**Work order:** Match on the string "Share" in the entries below and return every matching line.
======== Records shown ========
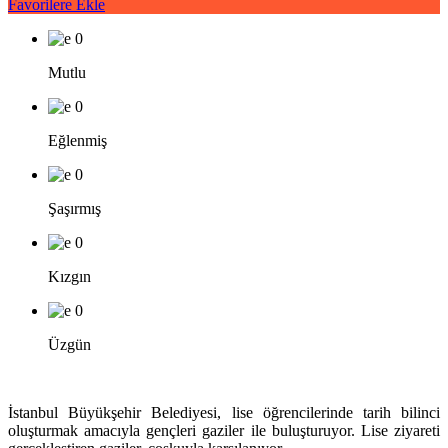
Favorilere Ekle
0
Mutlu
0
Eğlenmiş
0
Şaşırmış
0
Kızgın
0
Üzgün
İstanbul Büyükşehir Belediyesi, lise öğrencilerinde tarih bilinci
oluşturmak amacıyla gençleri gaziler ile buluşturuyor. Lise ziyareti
========
======== Records shown ========
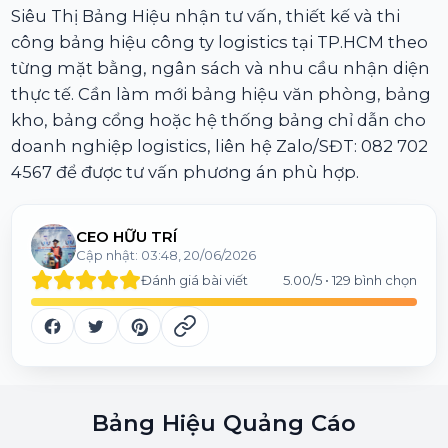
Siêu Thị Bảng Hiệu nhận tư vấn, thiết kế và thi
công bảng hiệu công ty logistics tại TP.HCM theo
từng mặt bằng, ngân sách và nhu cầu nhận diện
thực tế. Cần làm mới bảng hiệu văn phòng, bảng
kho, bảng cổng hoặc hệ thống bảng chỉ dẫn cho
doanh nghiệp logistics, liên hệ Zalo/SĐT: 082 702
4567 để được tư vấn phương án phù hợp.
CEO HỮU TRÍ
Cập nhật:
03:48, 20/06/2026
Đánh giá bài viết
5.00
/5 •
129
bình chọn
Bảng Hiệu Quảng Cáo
========
======== Records shown ========
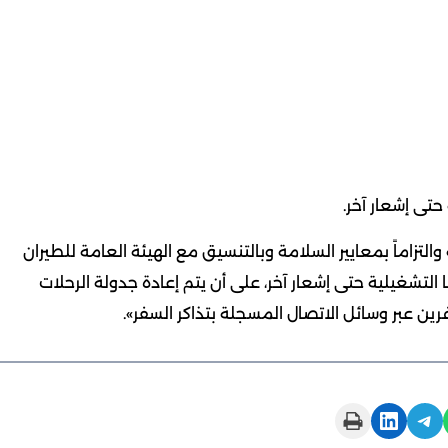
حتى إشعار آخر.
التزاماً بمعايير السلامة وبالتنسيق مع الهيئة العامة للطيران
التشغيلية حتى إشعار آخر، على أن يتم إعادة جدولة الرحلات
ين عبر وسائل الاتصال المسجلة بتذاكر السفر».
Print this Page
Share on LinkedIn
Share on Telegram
========
**Result:**
Share on LinkedIn
Share on Telegram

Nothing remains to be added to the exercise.